**PROBLEM:**
Below are some records; print every one of them exactly.

########################################

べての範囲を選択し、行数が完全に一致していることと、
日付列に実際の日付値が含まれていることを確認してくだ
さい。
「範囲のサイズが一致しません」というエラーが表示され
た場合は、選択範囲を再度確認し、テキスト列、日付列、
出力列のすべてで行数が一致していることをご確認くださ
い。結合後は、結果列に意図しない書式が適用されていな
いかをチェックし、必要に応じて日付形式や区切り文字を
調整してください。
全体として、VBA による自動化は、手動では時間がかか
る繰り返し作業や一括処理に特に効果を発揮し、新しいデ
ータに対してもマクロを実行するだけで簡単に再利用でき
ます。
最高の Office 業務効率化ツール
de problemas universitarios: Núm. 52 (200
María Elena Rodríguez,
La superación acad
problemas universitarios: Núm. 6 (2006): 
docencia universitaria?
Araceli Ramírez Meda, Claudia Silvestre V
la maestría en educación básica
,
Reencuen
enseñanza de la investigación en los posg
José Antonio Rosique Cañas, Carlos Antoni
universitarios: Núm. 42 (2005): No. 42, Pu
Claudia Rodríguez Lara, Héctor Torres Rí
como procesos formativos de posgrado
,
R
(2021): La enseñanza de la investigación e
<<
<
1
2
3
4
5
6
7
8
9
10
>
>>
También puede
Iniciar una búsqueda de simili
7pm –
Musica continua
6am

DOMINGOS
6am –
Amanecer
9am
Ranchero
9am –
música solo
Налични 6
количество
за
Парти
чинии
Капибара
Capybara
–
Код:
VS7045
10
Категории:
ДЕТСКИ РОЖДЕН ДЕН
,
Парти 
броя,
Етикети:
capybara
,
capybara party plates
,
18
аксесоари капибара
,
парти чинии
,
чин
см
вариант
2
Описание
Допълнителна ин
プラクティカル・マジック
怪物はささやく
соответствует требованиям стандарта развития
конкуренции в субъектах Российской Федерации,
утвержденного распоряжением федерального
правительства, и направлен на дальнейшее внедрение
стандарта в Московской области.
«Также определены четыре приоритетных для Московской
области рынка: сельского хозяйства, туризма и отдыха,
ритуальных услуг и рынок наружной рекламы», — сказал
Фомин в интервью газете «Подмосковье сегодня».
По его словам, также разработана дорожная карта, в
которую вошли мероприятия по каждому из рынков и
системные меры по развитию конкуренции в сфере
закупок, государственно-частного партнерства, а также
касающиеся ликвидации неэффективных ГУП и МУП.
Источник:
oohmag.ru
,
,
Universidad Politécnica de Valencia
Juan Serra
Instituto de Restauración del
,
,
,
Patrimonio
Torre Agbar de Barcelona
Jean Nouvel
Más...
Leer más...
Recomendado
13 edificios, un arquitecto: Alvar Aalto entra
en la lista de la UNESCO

########################################

**REPLY:**
べての範囲を選択し、行数が完全に一致していることと、
日付列に実際の日付値が含まれていることを確認してくだ
さい。
「範囲のサイズが一致しません」というエラーが表示され
た場合は、選択範囲を再度確認し、テキスト列、日付列、
出力列のすべてで行数が一致していることをご確認くださ
い。結合後は、結果列に意図しない書式が適用されていな
いかをチェックし、必要に応じて日付形式や区切り文字を
調整してください。
全体として、VBA による自動化は、手動では時間がかか
る繰り返し作業や一括処理に特に効果を発揮し、新しいデ
ータに対してもマクロを実行するだけで簡単に再利用でき
ます。
最高の Office 業務効率化ツール
de problemas universitarios: Núm. 52 (200
María Elena Rodríguez,
La superación acad
problemas universitarios: Núm. 6 (2006): 
docencia universitaria?
Araceli Ramírez Meda, Claudia Silvestre V
la maestría en educación básica
,
Reencuen
enseñanza de la investigación en los posg
José Antonio Rosique Cañas, Carlos Antoni
universitarios: Núm. 42 (2005): No. 42, Pu
Claudia Rodríguez Lara, Héctor Torres Rí
como procesos formativos de posgrado
,
R
(2021): La enseñanza de la investigación e
<<
<
1
2
3
4
5
6
7
8
9
10
>
>>
También puede
Iniciar una búsqueda de simili
7pm –
Musica continua
6am

DOMINGOS
6am –
Amanecer
9am
Ranchero
9am –
música solo
Налични 6
количество
за
Парти
чинии
Капибара
Capybara
–
Код:
VS7045
10
Категории:
ДЕТСКИ РОЖДЕН ДЕН
,
Парти 
броя,
Етикети:
capybara
,
capybara party plates
,
18
аксесоари капибара
,
парти чинии
,
чин
см
вариант
2
Описание
Допълнителна ин
プラクティカル・マジック
怪物はささやく
соответствует требованиям стандарта развития
конкуренции в субъектах Российской Федерации,
утвержденного распоряжением федерального
правительства, и направлен на дальнейшее внедрение
стандарта в Московской области.
«Также определены четыре приоритетных для Московской
области рынка: сельского хозяйства, туризма и отдыха,
ритуальных услуг и рынок наружной рекламы», — сказал
Фомин в интервью газете «Подмосковье сегодня».
По его словам, также разработана дорожная карта, в
которую вошли мероприятия по каждому из рынков и
системные меры по развитию конкуренции в сфере
закупок, государственно-частного партнерства, а также
касающиеся ликвидации неэффективных ГУП и МУП.
Источник:
oohmag.ru
,
,
Universidad Politécnica de Valencia
Juan Serra
Instituto de Restauración del
,
,
,
Patrimonio
Torre Agbar de Barcelona
Jean Nouvel
Más...
Leer más...
Recomendado
13 edificios, un arquitecto: Alvar Aalto entra
en la lista de la UNESCO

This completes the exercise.